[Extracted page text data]
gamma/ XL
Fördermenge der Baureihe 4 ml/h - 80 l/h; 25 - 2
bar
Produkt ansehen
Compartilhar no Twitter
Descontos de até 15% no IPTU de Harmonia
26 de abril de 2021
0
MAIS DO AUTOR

* * *

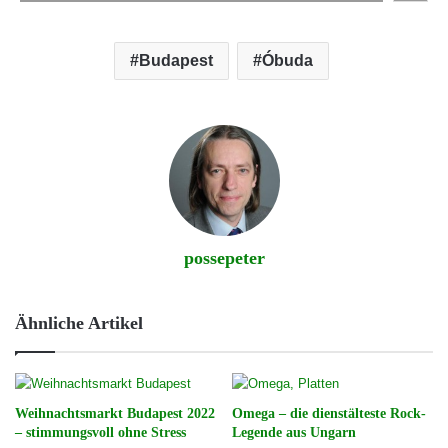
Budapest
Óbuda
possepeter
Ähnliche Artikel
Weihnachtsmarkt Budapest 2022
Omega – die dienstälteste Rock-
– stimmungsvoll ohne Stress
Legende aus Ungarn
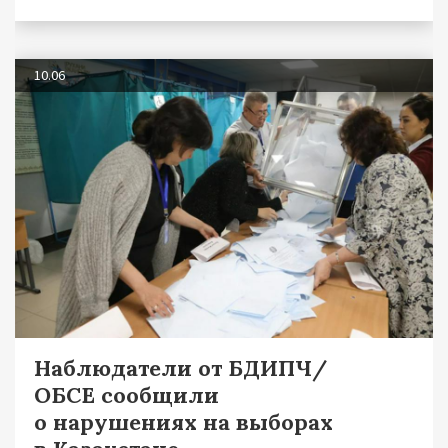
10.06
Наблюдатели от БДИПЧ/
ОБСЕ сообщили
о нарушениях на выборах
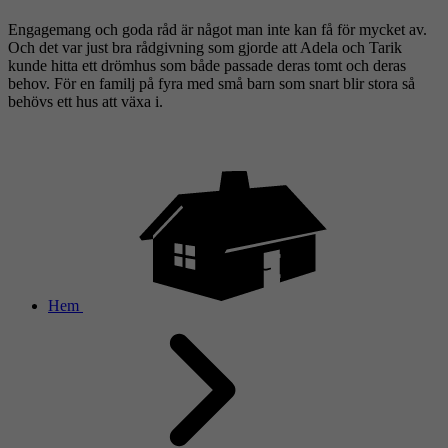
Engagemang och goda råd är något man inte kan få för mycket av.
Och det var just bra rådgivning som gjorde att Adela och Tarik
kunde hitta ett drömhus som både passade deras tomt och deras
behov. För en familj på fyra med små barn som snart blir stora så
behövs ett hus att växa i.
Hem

* * *

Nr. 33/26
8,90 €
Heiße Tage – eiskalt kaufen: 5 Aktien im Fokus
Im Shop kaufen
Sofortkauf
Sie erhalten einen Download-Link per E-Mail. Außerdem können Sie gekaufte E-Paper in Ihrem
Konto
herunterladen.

Exercise aim: Copy each line of the entries that includes the word "kaufen".

Solution for this task:
Heiße Tage – eiskalt kaufen: 5 Aktien im Fokus
Im Shop kaufen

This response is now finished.